Show every line in the records below that contains the word "Pipe".

--- --- ---

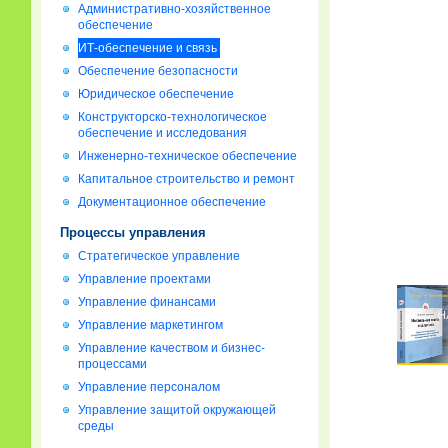
Административно-хозяйственное
обеспечение
ИТ-обеспечение и связь
Обеспечение безопасности
Юридическое обеспечение
Конструкторско-технологическое
обеспечение и исследования
Инженерно-техническое обеспечение
Капитальное строительство и ремонт
Документационное обеспечение
Процессы управления
Стратегическое управление
Управление проектами
Управление финансами
Управление маркетингом
Управление качеством и бизнес-
процессами
Управление персоналом
Управление защитой окружающей
среды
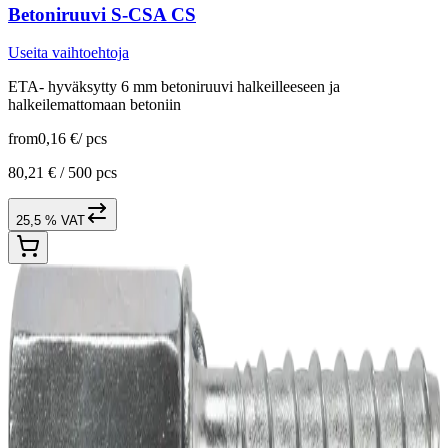
Betoniruuvi S-CSA CS
Useita vaihtoehtoja
ETA- hyväksytty 6 mm betoniruuvi halkeilleeseen ja
halkeilemattomaan betoniin
from
0,16 €
/
pcs
80,21 € /
500 pcs
25,5 % VAT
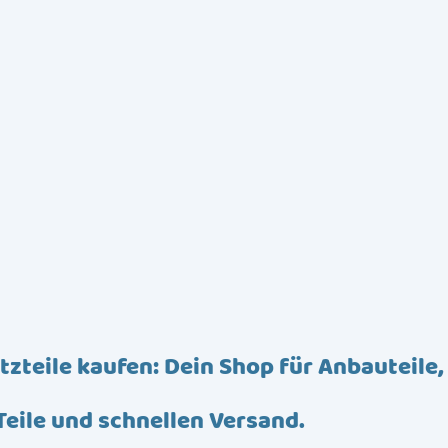
tzteile kaufen: Dein Shop für Anbauteile,
Teile und schnellen Versand.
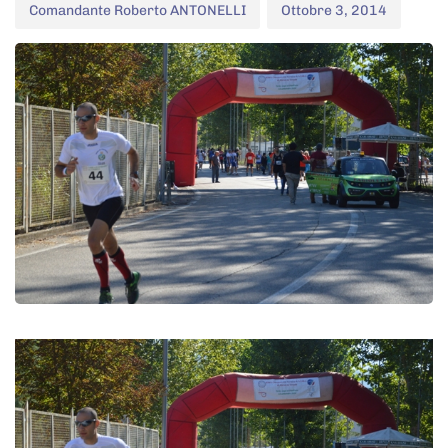
Comandante Roberto ANTONELLI
Ottobre 3, 2014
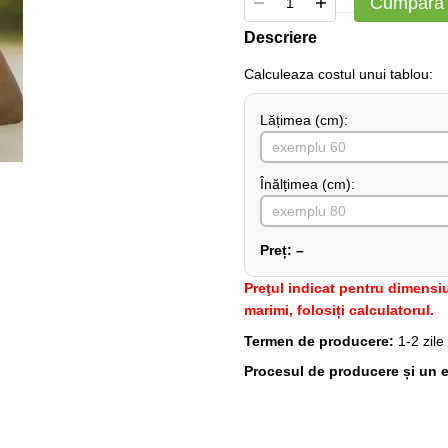
Cumpără
Descriere
Сalculeaza costul unui tablou:
Lățimea (сm):
Înălțimea (cm):
Preț:
–
Preţul indicat pentru dimensiu
marimi, folosiți calculatorul.
Termen de producere:
1-2 zile
Procesul de producere și un e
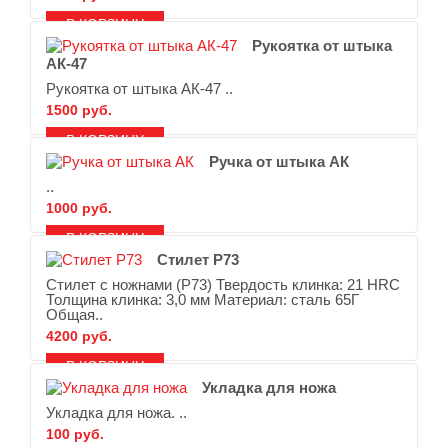
В ЗАКЛАДКИ
В СРАВНЕНИЕ
Рукоятка от штыка
АК-47
Рукоятка от штыка АК-47 ..
1500 руб.
В ЗАКЛАДКИ
В СРАВНЕНИЕ
Ручка от штыка АК
..
1000 руб.
В ЗАКЛАДКИ
В СРАВНЕНИЕ
Стилет Р73
Стилет с ножнами (Р73) Твердость клинка: 21 HRC
Толщина клинка: 3,0 мм Материал: сталь 65Г
Общая..
4200 руб.
В ЗАКЛАДКИ
В СРАВНЕНИЕ
Укладка для ножа
Укладка для ножа. ..
100 руб.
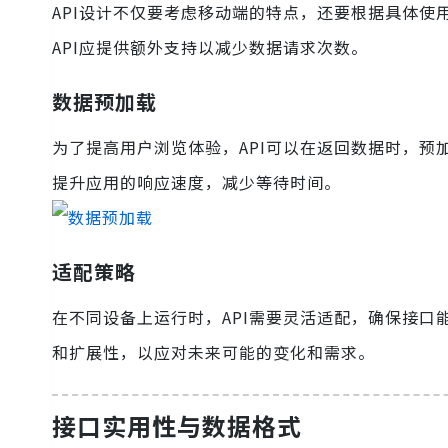
API设计不仅要考虑移动端的特点，还要根据具体
API应提供额外支持以减少数据请求次数。
数据预加载
为了提高用户浏览体验，API可以在返回数据时，
提升应用的响应速度，减少等待时间。
适配策略
在不同设备上运行时，API需要灵活适配，确保接口
和扩展性，以应对未来可能的变化和需求。
接口实用性与数据格式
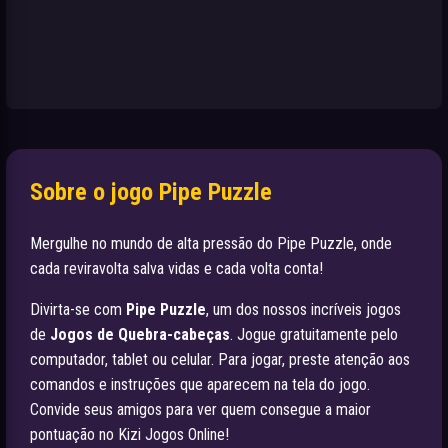
Sobre o jogo Pipe Puzzle
Mergulhe no mundo de alta pressão do Pipe Puzzle, onde
cada reviravolta salva vidas e cada volta conta!
Divirta-se com
Pipe Puzzle
, um dos nossos incríveis jogos
de
Jogos de Quebra-cabeças
. Jogue gratuitamente pelo
computador, tablet ou celular. Para jogar, preste atenção aos
comandos e instruções que aparecem na tela do jogo.
Convide seus amigos para ver quem consegue a maior
pontuação no Kizi Jogos Online!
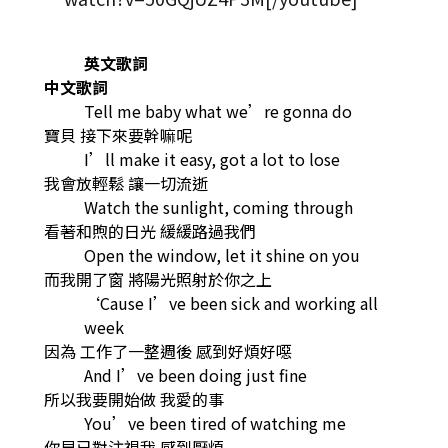
英文歌詞
中文歌詞
Tell me baby what we’re gonna do
寶貝 接下來要幹嘛呢
I’ll make it easy, got a lot to lose
我會放輕鬆 讓一切流逝
Watch the sunlight, coming through
看著和煦的日光 緩緩路過我們
Open the window, let it shine on you
而我開了窗 將陽光照射於你之上
‘Cause I’ve been sick and working all
week
因為 工作了一整週後 感到好煩好噁
And I’ve been doing just fine
所以我要開始做 我愛的事
You’ve been tired of watching me
你早已對注視我 感到厭煩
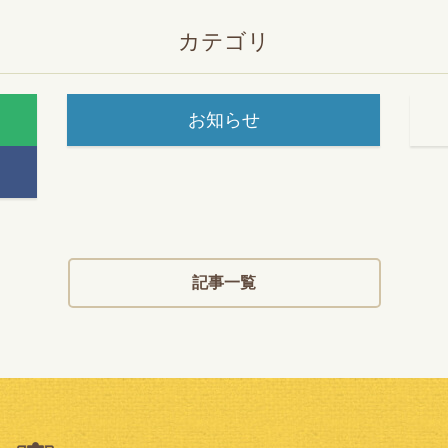
カテゴリ
お知らせ
記事一覧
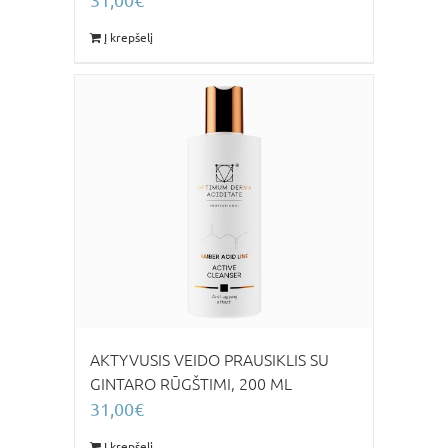
31,00
€
Į krepšelį
AKTYVUSIS VEIDO PRAUSIKLIS SU
GINTARO RŪGŠTIMI, 200 ML
31,00
€
Į krepšelį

--- --- ---

• Response to this exercise:
Sobre o jogo Pipe Puzzle
Mergulhe no mundo de alta pressão do Pipe Puzzle, onde
Pipe Puzzle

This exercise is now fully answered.